Let's leave to one side ALF's seemingly baseless imputation of agenda-driven motivations to the plaintiffs' expert ("attempt to connect the pesticides"), and focus instead on the merits. Once again, it's clear enough what happened, no? The good doctor ignored the usual tests for "poisoning," and resorted to inventing a novel procedure of his own to reach the desired result, despite his method's lack of general acceptance amongst medical practitioners, and despite its lack of grounding in traditional medico-scientific principles.

Not really. Read the Court of Appeals decision, and you discover that the method applied was "challenge testing" -- an established diagnostic technique that no one, until now, has ever credited the good Dr. Frumkin with inventing. Orkin's challenge, on appeal, was not to the methodological legitimacy of challenge testing itself, but to the details of the physician's execution.
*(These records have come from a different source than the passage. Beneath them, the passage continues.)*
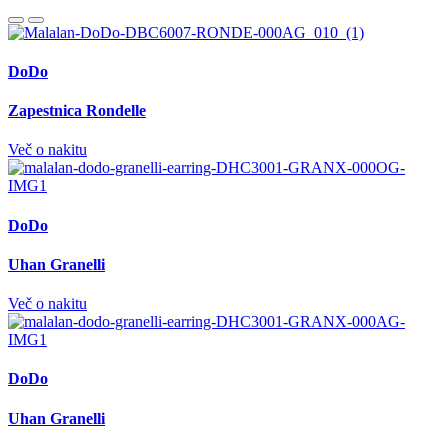
DoDo
Zapestnica Rondelle
Več o nakitu
DoDo
Uhan Granelli
Več o nakitu
DoDo
Uhan Granelli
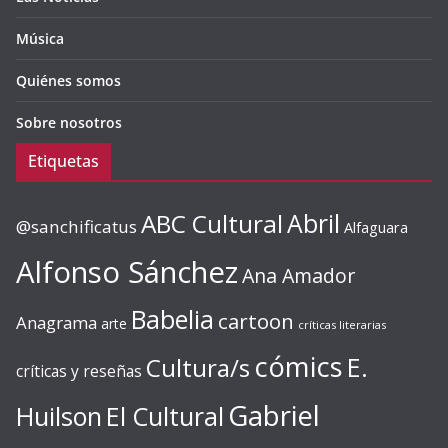
Música
Quiénes somos
Sobre nosotros
Etiquetas
ABC Cultural
Abril
@sanchificatus
Alfaguara
Alfonso Sánchez
Ana Amador
Babelia
cartoon
Anagrama
arte
críticas literarias
cómics
E.
Cultura/s
críticas y reseñas
Gabriel
Huilson
El Cultural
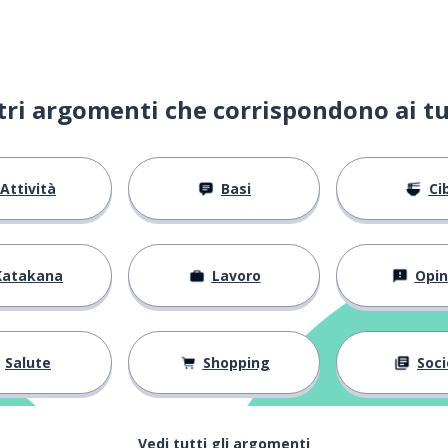
ltri argomenti che corrispondono ai tu
)
Attività
Basi
Ci
ade
Katakana
Lavoro
Opin
Salute
Shopping
Soci
Vedi tutti gli argomenti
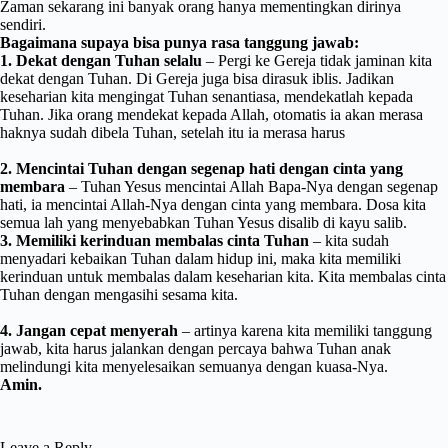
Zaman sekarang ini banyak orang hanya mementingkan dirinya
sendiri.
Bagaimana supaya bisa punya rasa tanggung jawab:
1. Dekat dengan Tuhan selalu
– Pergi ke Gereja tidak jaminan kita
dekat dengan Tuhan. Di Gereja juga bisa dirasuk iblis. Jadikan
keseharian kita mengingat Tuhan senantiasa, mendekatlah kepada
Tuhan. Jika orang mendekat kepada Allah, otomatis ia akan merasa
haknya sudah dibela Tuhan, setelah itu ia merasa harus
2. Mencintai Tuhan dengan segenap hati dengan cinta yang
membara
– Tuhan Yesus mencintai Allah Bapa-Nya dengan segenap
hati, ia mencintai Allah-Nya dengan cinta yang membara. Dosa kita
semua lah yang menyebabkan Tuhan Yesus disalib di kayu salib.
3. Memiliki kerinduan membalas cinta Tuhan
– kita sudah
menyadari kebaikan Tuhan dalam hidup ini, maka kita memiliki
kerinduan untuk membalas dalam keseharian kita. Kita membalas cinta
Tuhan dengan mengasihi sesama kita.
4. Jangan cepat menyerah
– artinya karena kita memiliki tanggung
jawab, kita harus jalankan dengan percaya bahwa Tuhan anak
melindungi kita menyelesaikan semuanya dengan kuasa-Nya.
Amin.
Leave a Reply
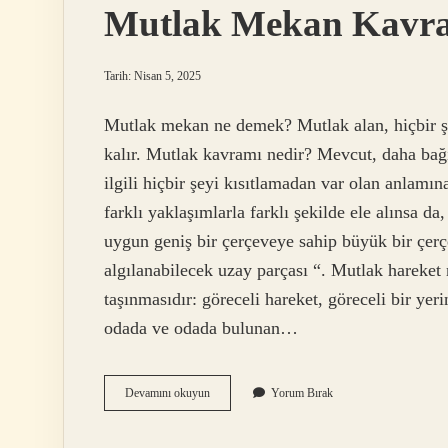
Mutlak Mekan Kavra
Tarih: Nisan 5, 2025
Mutlak mekan ne demek? Mutlak alan, hiçbir şe
kalır. Mutlak kavramı nedir? Mevcut, daha bağ
ilgili hiçbir şeyi kısıtlamadan var olan anla
farklı yaklaşımlarla farklı şekilde ele alınsa d
uygun geniş bir çerçeveye sahip büyük bir çerç
algılanabilecek uzay parçası “. Mutlak hareket 
taşınmasıdır: göreceli hareket, göreceli bir yer
odada ve odada bulunan…
Mutlak
Devamını okuyun
Yorum Bırak
Mekan
Kavramı
Nedir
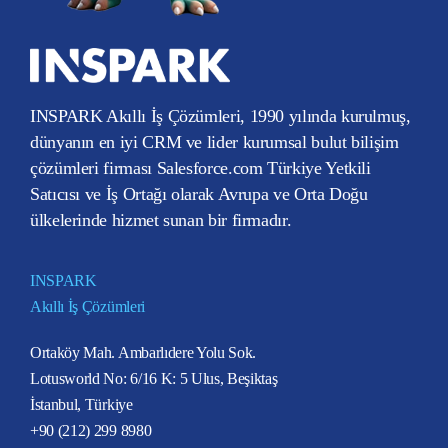
INSPARK Akıllı İş Çözümleri, 1990 yılında kurulmuş,
dünyanın en iyi CRM ve lider kurumsal bulut bilişim
çözümleri firması Salesforce.com Türkiye Yetkili
Satıcısı ve İş Ortağı olarak Avrupa ve Orta Doğu
ülkelerinde hizmet sunan bir firmadır.
INSPARK
Akıllı İş Çözümleri
Ortaköy Mah. Ambarlıdere Yolu Sok.
Lotusworld No: 6/16 K: 5 Ulus, Beşiktaş
İstanbul, Türkiye
+90 (212) 299 8980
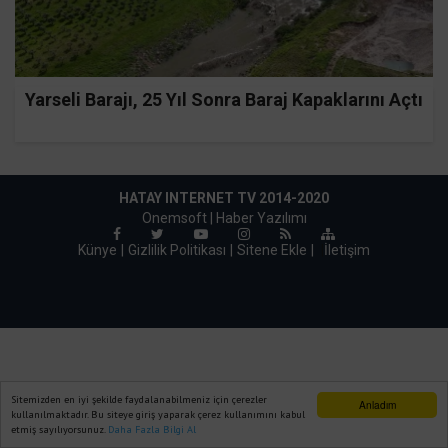
Yarseli Barajı, 25 Yıl Sonra Baraj Kapaklarını Açtı
HATAY INTERNET TV 2014-2020
Onemsoft |
Haber Yazılımı
Künye
Gizlilik Politikası
Sitene Ekle
|
İletişim
Sitemizden en iyi şekilde faydalanabilmeniz için çerezler
Anladım
kullanılmaktadır. Bu siteye giriş yaparak çerez kullanımını kabul
etmiş sayılıyorsunuz.
Daha Fazla Bilgi Al
Ana Sayfa
Web TV
Foto Galeri
Yazarlar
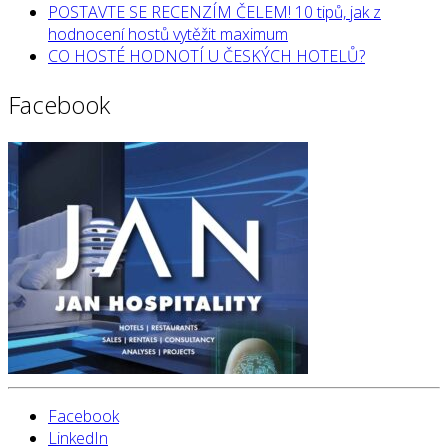
POSTAVTE SE RECENZÍM ČELEM! 10 tipů, jak z
hodnocení hostů vytěžit maximum
CO HOSTÉ HODNOTÍ U ČESKÝCH HOTELŮ?
Facebook
Facebook
LinkedIn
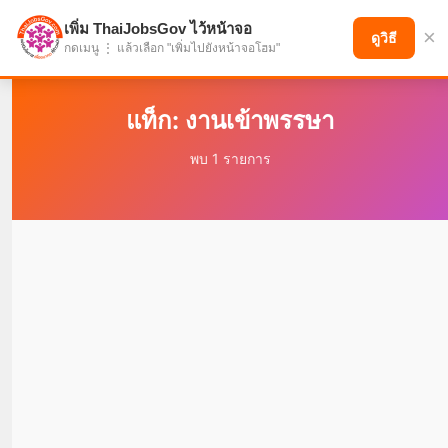
เพิ่ม ThaiJobsGov ไว้หน้าจอ
×
แบ่งปันโอกาส เพื่ออนาคตที่ก้าวหน้า
ดูวิธี
กดเมนู ⋮ แล้วเลือก "เพิ่มไปยังหน้าจอโฮม"
แท็ก: งานเข้าพรรษา
พบ 1 รายการ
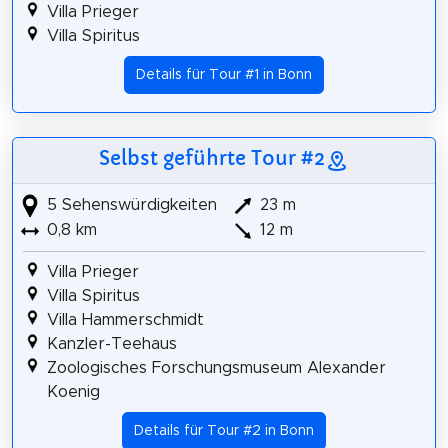
Villa Prieger
Villa Spiritus
Details für Tour #1 in Bonn
Selbst geführte Tour #2
5 Sehenswürdigkeiten
23 m
0,8 km
12 m
Villa Prieger
Villa Spiritus
Villa Hammerschmidt
Kanzler-Teehaus
Zoologisches Forschungsmuseum Alexander
Koenig
Details für Tour #2 in Bonn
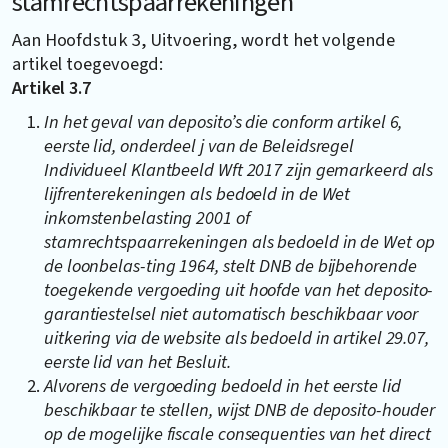
stamrechtspaarrekeningen
Aan Hoofdstuk 3, Uitvoering, wordt het volgende
artikel toegevoegd:
Artikel 3.7
In het geval van deposito’s die conform artikel 6,
eerste lid, onderdeel j van de Beleidsregel
Individueel Klantbeeld Wft 2017 zijn gemarkeerd als
lijfrenterekeningen als bedoeld in de Wet
inkomstenbelasting 2001 of
stamrechtspaarrekeningen als bedoeld in de Wet op
de loonbelas-ting 1964, stelt DNB de bijbehorende
toegekende vergoeding uit hoofde van het deposito-
garantiestelsel niet automatisch beschikbaar voor
uitkering via de website als bedoeld in artikel 29.07,
eerste lid van het Besluit.
Alvorens de vergoeding bedoeld in het eerste lid
beschikbaar te stellen, wijst DNB de deposito-houder
op de mogelijke fiscale consequenties van het direct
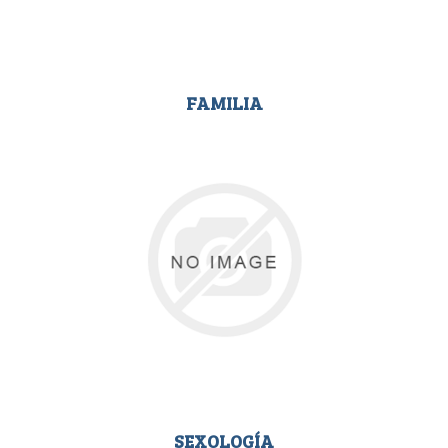
FAMILIA
SEXOLOGÍA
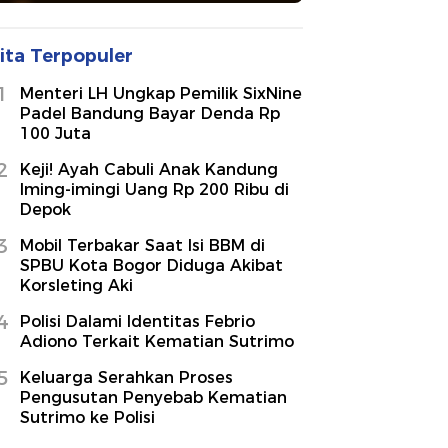
ita Terpopuler
1
Menteri LH Ungkap Pemilik SixNine
Padel Bandung Bayar Denda Rp
100 Juta
2
Keji! Ayah Cabuli Anak Kandung
Iming-imingi Uang Rp 200 Ribu di
Depok
3
Mobil Terbakar Saat Isi BBM di
SPBU Kota Bogor Diduga Akibat
Korsleting Aki
4
Polisi Dalami Identitas Febrio
Adiono Terkait Kematian Sutrimo
5
Keluarga Serahkan Proses
Pengusutan Penyebab Kematian
Sutrimo ke Polisi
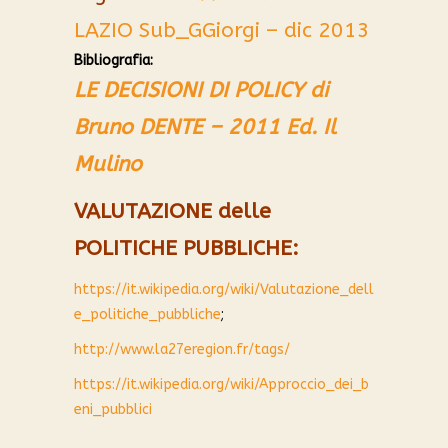
LAZIO Sub_GGiorgi – dic 2013
Bibliografia:
LE DECISIONI DI POLICY di
Bruno DENTE – 2011 Ed. Il
Mulino
VALUTAZIONE delle
POLITICHE PUBBLICHE:
https://it.wikipedia.org/wiki/Valutazione_dell
e_politiche_pubbliche
;
http://www.la27eregion.fr/tags/
https://it.wikipedia.org/wiki/Approccio_dei_b
eni_pubblici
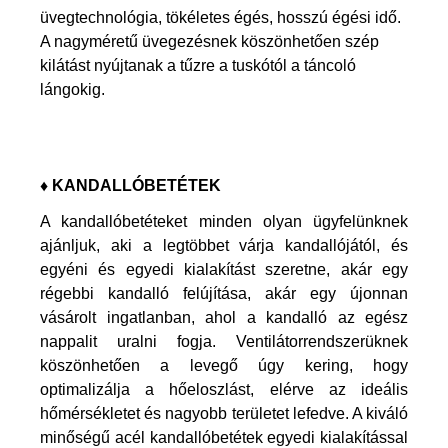
üvegtechnológia, tökéletes égés, hosszú égési idő.
A nagyméretű üvegezésnek köszönhetően szép
kilátást nyújtanak a tűzre a tuskótól a táncoló
lángokig.
♦ KANDALLÓBETÉTEK
A kandallóbetéteket minden olyan ügyfelünknek
ajánljuk, aki a legtöbbet várja kandallójától, és
egyéni és egyedi kialakítást szeretne, akár egy
régebbi kandalló felújítása, akár egy újonnan
vásárolt ingatlanban, ahol a kandalló az egész
nappalit uralni fogja. Ventilátorrendszerüknek
köszönhetően a levegő úgy kering, hogy
optimalizálja a hőeloszlást, elérve az ideális
hőmérsékletet és nagyobb területet lefedve. A kiváló
minőségű acél kandallóbetétek egyedi kialakítással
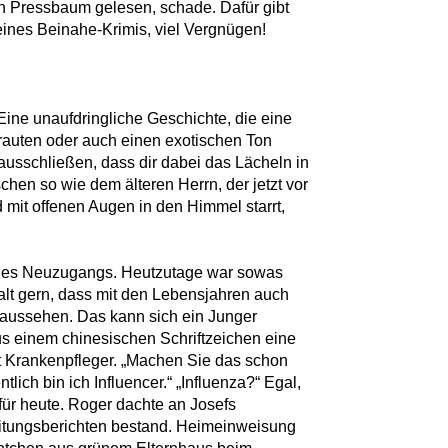
in Pressbaum gelesen, schade. Dafür gibt
eines Beinahe-Krimis, viel Vergnügen!
. Eine unaufdringliche Geschichte, die eine
rtrauten oder auch einen exotischen Ton
 ausschließen, dass dir dabei das Lächeln in
chen so wie dem älteren Herrn, der jetzt vor
d mit offenen Augen in den Himmel starrt,
eines Neuzugangs. Heutzutage war sowas
halt gern, dass mit den Lebensjahren auch
h aussehen. Das kann sich ein Junger
us einem chinesischen Schriftzeichen eine
t Krankenpfleger. „Machen Sie das schon
lich bin ich Influencer.“ „Influenza?“ Egal,
für heute. Roger dachte an Josefs
eitungsberichten bestand. Heimeinweisung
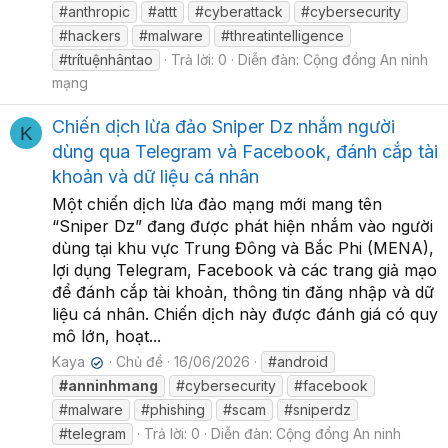
#anthropic
#attt
#cyberattack
#cybersecurity
#hackers
#malware
#threatintelligence
#trítuệnhântao
Trả lời: 0
Diễn đàn:
Cộng đồng An ninh
mạng
Chiến dịch lừa đảo Sniper Dz nhắm người
K
dùng qua Telegram và Facebook, đánh cắp tài
khoản và dữ liệu cá nhân
Một chiến dịch lừa đảo mạng mới mang tên
“Sniper Dz” đang được phát hiện nhắm vào người
dùng tại khu vực Trung Đông và Bắc Phi (MENA),
lợi dụng Telegram, Facebook và các trang giả mạo
để đánh cắp tài khoản, thông tin đăng nhập và dữ
liệu cá nhân. Chiến dịch này được đánh giá có quy
mô lớn, hoạt...
Kaya
Chủ đề
16/06/2026
#android
✔
#anninhmang
#cybersecurity
#facebook
#malware
#phishing
#scam
#sniperdz
#telegram
Trả lời: 0
Diễn đàn:
Cộng đồng An ninh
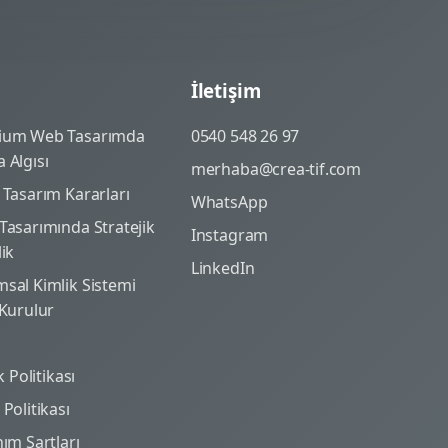
İletişim
ium Web Tasarımda
0540 548 26 97
 Algısı
merhaba@crea-tif.com
 Tasarım Kararları
WhatsApp
Tasarımında Stratejik
Instagram
lik
LinkedIn
sal Kimlik Sistemi
 Kurulur
ik Politikası
Politikası
nım Şartları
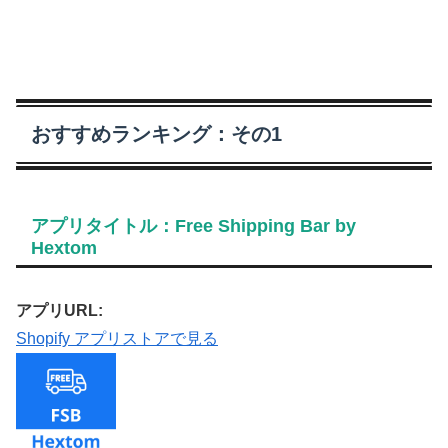
おすすめランキング：その1
アプリタイトル：Free Shipping Bar by
Hextom
アプリURL:
Shopify アプリストアで見る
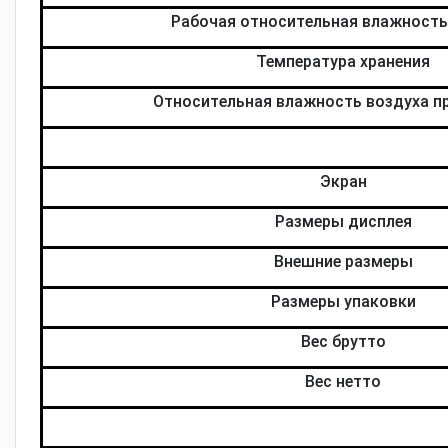
Рабочая относительная влажность
Температура хранения
Относительная влажность воздуха пр
Экран
Размеры дисплея
Внешние размеры
Размеры упаковки
Вес брутто
Вес нетто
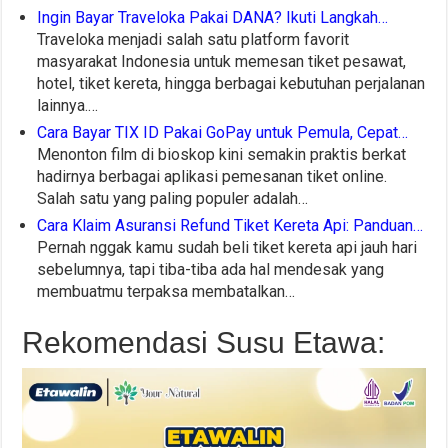
Ingin Bayar Traveloka Pakai DANA? Ikuti Langkah…
Traveloka menjadi salah satu platform favorit
masyarakat Indonesia untuk memesan tiket pesawat,
hotel, tiket kereta, hingga berbagai kebutuhan perjalanan
lainnya.…
Cara Bayar TIX ID Pakai GoPay untuk Pemula, Cepat…
Menonton film di bioskop kini semakin praktis berkat
hadirnya berbagai aplikasi pemesanan tiket online.
Salah satu yang paling populer adalah…
Cara Klaim Asuransi Refund Tiket Kereta Api: Panduan…
Pernah nggak kamu sudah beli tiket kereta api jauh hari
sebelumnya, tapi tiba-tiba ada hal mendesak yang
membuatmu terpaksa membatalkan…
Rekomendasi Susu Etawa:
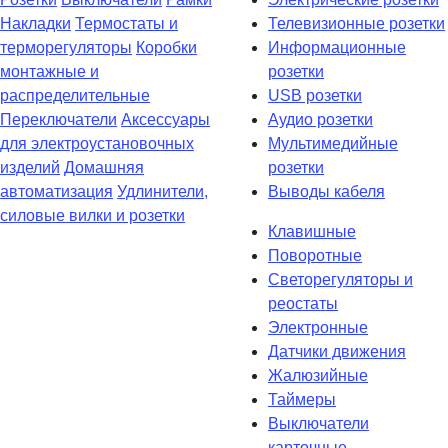
Накладки
Термостаты и
Телевизионные розетки
терморегуляторы
Коробки
Информационные
монтажные и
розетки
распределительные
USB розетки
Переключатели
Аксессуары
Аудио розетки
для электроустановочных
Мультимедийные
изделий
Домашняя
розетки
автоматизация
Удлинители,
Выводы кабеля
силовые вилки и розетки
Клавишные
Поворотные
Светорегуляторы и
реостаты
Электронные
Датчики движения
Жалюзийные
Таймеры
Выключатели
карточные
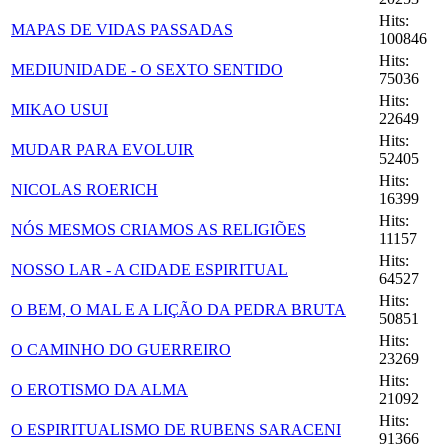
Hits:
MAPAS DE VIDAS PASSADAS
100846
Hits:
MEDIUNIDADE - O SEXTO SENTIDO
75036
Hits:
MIKAO USUI
22649
Hits:
MUDAR PARA EVOLUIR
52405
Hits:
NICOLAS ROERICH
16399
Hits:
NÓS MESMOS CRIAMOS AS RELIGIÕES
11157
Hits:
NOSSO LAR - A CIDADE ESPIRITUAL
64527
Hits:
O BEM, O MAL E A LIÇÃO DA PEDRA BRUTA
50851
Hits:
O CAMINHO DO GUERREIRO
23269
Hits:
O EROTISMO DA ALMA
21092
Hits:
O ESPIRITUALISMO DE RUBENS SARACENI
91366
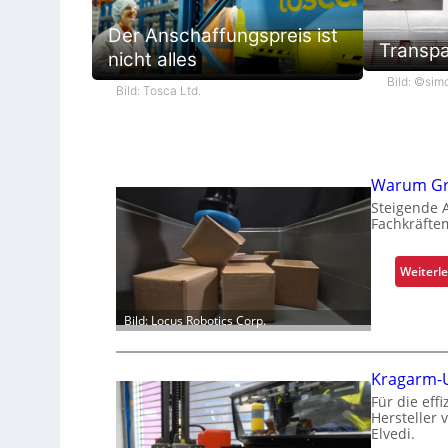
Der Anschaffungspreis ist
Transpa
nicht alles
Bild: ©sim
Bild: Tosca Ltd.
Warum Gre
Steigende 
Fachkräftem
Weiterl
Bild: Locus Robotics Corp.
Kragarm-Un
Für die eff
Hersteller 
Elvedi.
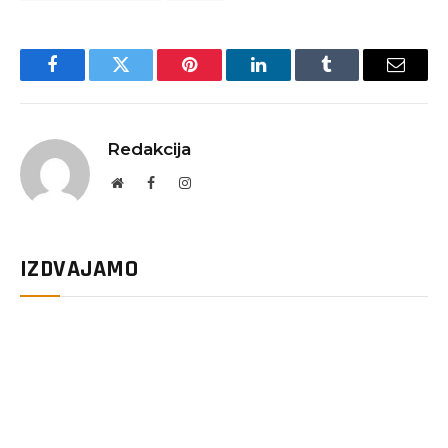
Facebook
Twitter
Pinterest
LinkedIn
Tumblr
Email
Redakcija
Website
Facebook
Instagram
IZDVAJAMO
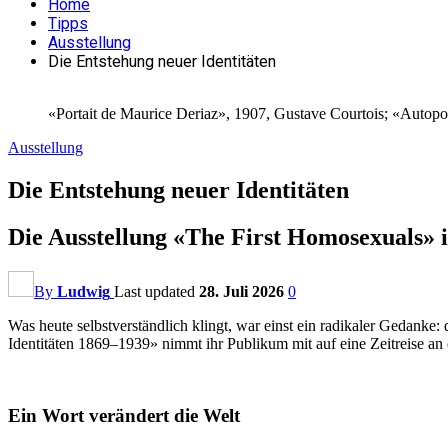
Home
Tipps
Ausstellung
Die Entstehung neuer Identitäten
«Portait de Maurice Deriaz», 1907, Gustave Courtois; «Autopo
Ausstellung
Die Entstehung neuer Identitäten
Die Ausstellung «The First Homosexual
By
Ludwig
Last updated
28. Juli 2026
0
Was heute selbstverständlich klingt, war einst ein radikaler Gedanke:
Identitäten 1869–1939» nimmt ihr Publikum mit auf eine Zeitreise 
Ein Wort verändert die Welt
Might there be room for debate, about the causal link between these pesticides and this plaintiff's health condition, and even about the soundness of the diagnostic methods that his physician employed? No doubt. But if ALF were really confident in its position, maybe it would take more trouble to present the underlying facts in a more objective light.

So the quest, it seems, must continue. Would it be cheating if your investigator looked for agreeable propositions at -- the web site managed by the Association of Libertarian Feminists?
Fed. R. Evid. 702: If scientific, technical, or other specialized knowledge will assist the trier of fact to understand the evidence or to determine a fact in issue, a witness qualified as an expert by knowledge, skill, experience, training, or education, may testify thereto in the form of an opinion or otherwise, if (1) the testimony is based upon sufficient facts or data, (2) the testimony is the product of reliable principles and methods, and (3) the witness has applied the principles and methods reliably to the facts of the case.